Armenian State Youth Orchestra, Khachaturian Hall

Schostakowitsch, Tschaikowsky

The first concert I ever attended in Yerevan was the Armenian State Youth Orchestra.  I had remembered that they were relatively good, compared with the adult Armenian Philharmonic, and tonight’s concert confirmed my recollection.

The Tschaikowsky Sixth Symphony allowed the orchestra to demonstrate its warm tones, which progressively heated up throughout.  The young conductor Sergey Smbatyan, who founded the orchestra in 2005 (when his father headed the Yerevan Conservatory), took the first two movements deliberately and probably too carefully, considering that the Orchestra could easily handle this music.  The third movement presto went to the other extreme, performed rather faster than normal, but at a pace that the Orchestra could keep.  The final movement brought everything together nicely.  Honestly, the adult orchestra does not manage to get this level of musicality, in tone, attack, and precision.  Smbatyan conducts without a baton, with his palms left open and facing downwards, almost as though he is petting the orchestra; yet his motions are clear and precise, and the Orchestra followed with no problem.  Currently based in London, Smbatyan has started to appear on more European orchestras’ radars.

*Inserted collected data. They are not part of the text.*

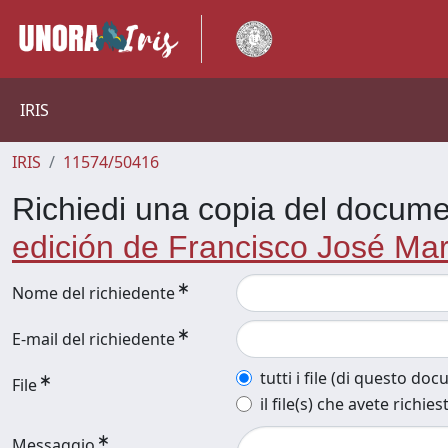
IRIS
IRIS
11574/50416
Richiedi una copia del docum
edición de Francisco José Mar
Nome del richiedente
E-mail del richiedente
tutti i file (di questo do
File
il file(s) che avete richies
Messaggio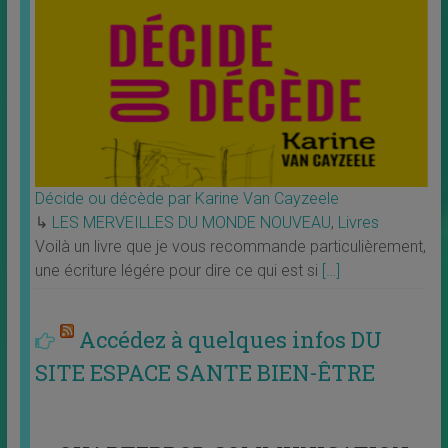
Décide ou décède par Karine Van Cayzeele
↳
LES MERVEILLES DU MONDE NOUVEAU
,
Livres
Voilà un livre que je vous recommande particulièrement,
une écriture légére pour dire ce qui est si
[…]
Accédez à quelques infos DU
SITE ESPACE SANTE BIEN-ÊTRE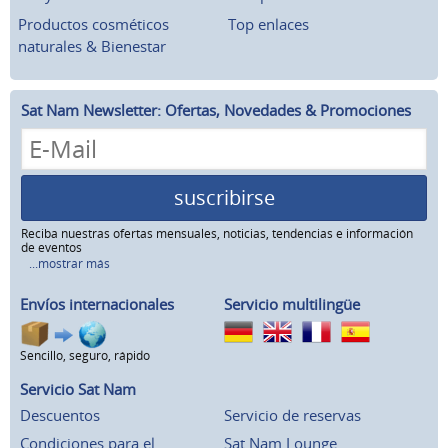
Productos cosméticos
Top enlaces
naturales & Bienestar
Sat Nam Newsletter: Ofertas, Novedades & Promociones
suscribirse
Reciba nuestras ofertas mensuales, noticias, tendencias e información
de eventos
...mostrar más
Envíos internacionales
Servicio multilingüe
Sencillo, seguro, rápido
Servicio Sat Nam
Descuentos
Servicio de reservas
Condiciones para el
Sat Nam Lounge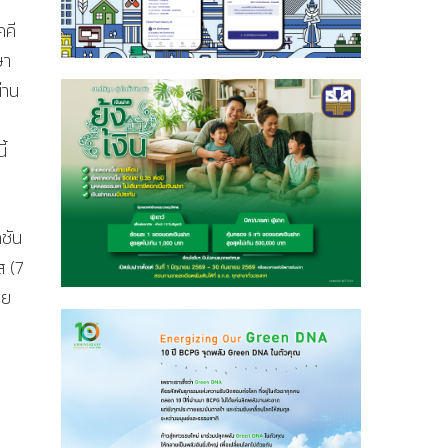
คคี
ษา
่าน
้
คชัน
ส (7
ทย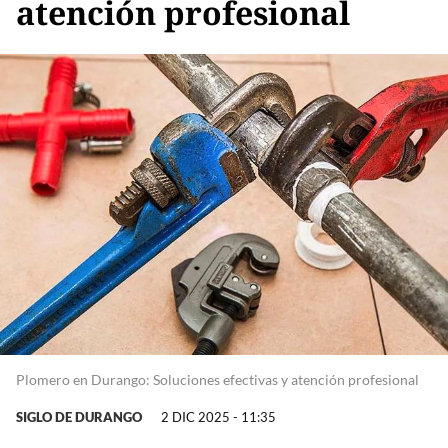
atención profesional
Plomero en Durango: Soluciones efectivas y atención profesional
SIGLO DE DURANGO
2 DIC 2025 - 11:35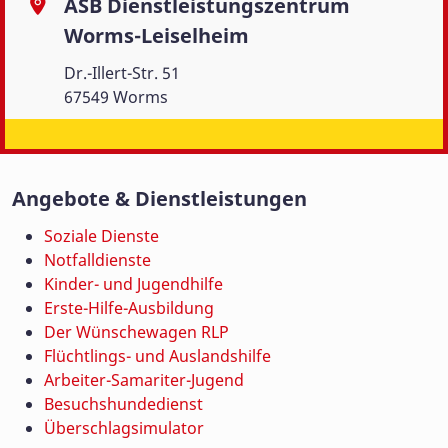
ASB Dienstleistungszentrum
Worms-Leiselheim
Dr.-Illert-Str. 51
67549 Worms
Angebote & Dienstleistungen
Soziale Dienste
Notfalldienste
Kinder- und Jugendhilfe
Erste-Hilfe-Ausbildung
Der Wünschewagen RLP
Flüchtlings- und Auslandshilfe
Arbeiter-Samariter-Jugend
Besuchshundedienst
Überschlagsimulator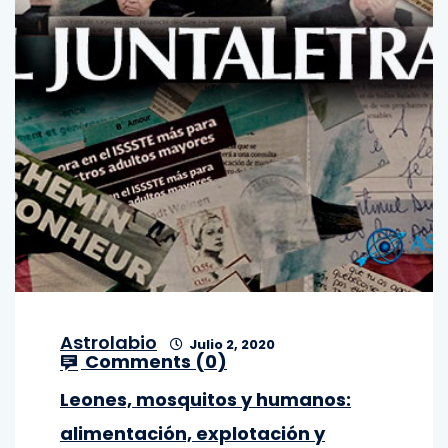
Astrolabio
Julio 2, 2020
Comments (
0
)
Leones, mosquitos y humanos:
alimentación, explotación y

The first half of the concert, offering Schostakowitsch’s First Violin Concerto, did not achieve the same level as the second half.  Smbatyan and the Orchestra tried, as did soloist Guy Braunstein, but something did not click.  Braunstein became the Berlin Philarmonic’s youngest-ever concertmaster in 2000 (when he was just 29) and retired at the end of last season in order to pursue a solo career.  During the two faster movements (second movement scherzo and fourth movement burlesque) he certainly demonstrated dexterity.  The slower movements (first movement nocturne and third movement passacaglia) did not offer him the same opportunities, and they emerged more workmanlike than thrilling, even though Schostakowitch’s typical chromatic games should have made them more fascinating.  The performance was not bad, and perhaps better than I had anticipated before the concert, until I discovered Braunstein’s bio during the intermission which caused me to re-evaluate.

I did not manage to find a program until the intermission (the students who were supposed to hand them out got lazy and stopped early, but they left the stash behind somewhere), so I got to listen to Braunstein before reading his biography.  As long as I thought he too was still a student (he certainly looked much younger than 42 – I am used to performers using old file photos for their program profiles but then looking older; seldom is it the other way around where the official photo makes the performer look older than in real life) I was more inclined to give him the benefit of the doubt; after reading his biography, I was left wondering what went wrong.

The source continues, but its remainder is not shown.